When did California become a state

The official date on which California was declared to be the 31st state of the United States of America is 9th September, 1850. California was for a long time, colonized by Russia, England and later by Spain. In fact, Spain ruled over California until the year 1821, but when Mexico was finally liberated from the Spanish rule that year, California naturally came under the governance of Mexico. About twenty-five years later in 1846, the non-Mexicans in California became the new caretakers of California as a direct result of the USA – Mexico war of 1846. From 1847 to 1849, California was under the military rule of the USA and the leaders of the military force stationed there, governed all the socio-political and economic activities within California. When Bennett Riley became the military governor of California, he abolished the controversial issue of slavery on September, 1849. Only two months after the abolishment of slavery from California by Riley, an elected government replaced the military rule over California in November. The abolishment and the newly formed government worked in favor of California attaining statehood under the recognition of the Congress only about a year after, but not without controversies and some heavy arguments.

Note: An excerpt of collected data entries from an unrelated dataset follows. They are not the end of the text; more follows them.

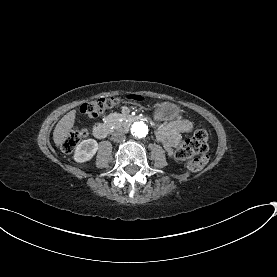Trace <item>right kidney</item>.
<instances>
[{
  "label": "right kidney",
  "instance_id": "right-kidney-1",
  "mask_svg": "<svg viewBox=\"0 0 277 277\" xmlns=\"http://www.w3.org/2000/svg\"><path fill=\"white\" fill-rule=\"evenodd\" d=\"M98 150V143L94 139L83 140L76 146L74 160L82 163L90 160Z\"/></svg>",
  "mask_w": 277,
  "mask_h": 277
}]
</instances>
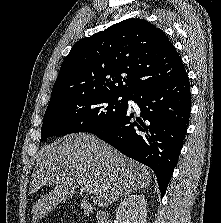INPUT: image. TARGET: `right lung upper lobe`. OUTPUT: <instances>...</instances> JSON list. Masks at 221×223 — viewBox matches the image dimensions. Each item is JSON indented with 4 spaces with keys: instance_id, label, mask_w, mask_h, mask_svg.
<instances>
[{
    "instance_id": "1",
    "label": "right lung upper lobe",
    "mask_w": 221,
    "mask_h": 223,
    "mask_svg": "<svg viewBox=\"0 0 221 223\" xmlns=\"http://www.w3.org/2000/svg\"><path fill=\"white\" fill-rule=\"evenodd\" d=\"M185 73L161 29L144 19H127L74 44L61 65L50 103L82 94L130 98Z\"/></svg>"
}]
</instances>
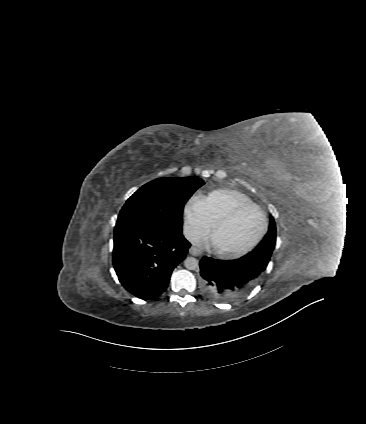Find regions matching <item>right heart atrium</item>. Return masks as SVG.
<instances>
[{
  "label": "right heart atrium",
  "instance_id": "obj_1",
  "mask_svg": "<svg viewBox=\"0 0 366 424\" xmlns=\"http://www.w3.org/2000/svg\"><path fill=\"white\" fill-rule=\"evenodd\" d=\"M182 216L185 235L191 241L204 237L212 226L200 196H192L186 201Z\"/></svg>",
  "mask_w": 366,
  "mask_h": 424
}]
</instances>
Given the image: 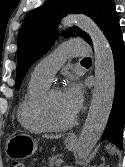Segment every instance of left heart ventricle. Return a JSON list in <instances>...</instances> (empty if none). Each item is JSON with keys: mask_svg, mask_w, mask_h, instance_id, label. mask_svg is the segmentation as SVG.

The first capital of the new State of California was chosen to be San Jose, but it was soon replaced by Monterey. After Monterey it was the turn of Vallejo and Benicia respectively to be declared as the state capital. The shifting finally stopped finally in 1854 when Sacramento was chosen to be the capital. “Eureka”, the Greek synonym for “I have found it”, made its way on the California State Seal first in 1849 and is still there today. The reason as to why the term “Eureka” was used is unclear, although most agree that it is to mark the “Gold Rush” of California. In fact, the popularity of the “Eureka” motto was so influential that even though it was supposed to be changed to “In God We Trust” in 1957, it remained unchanged.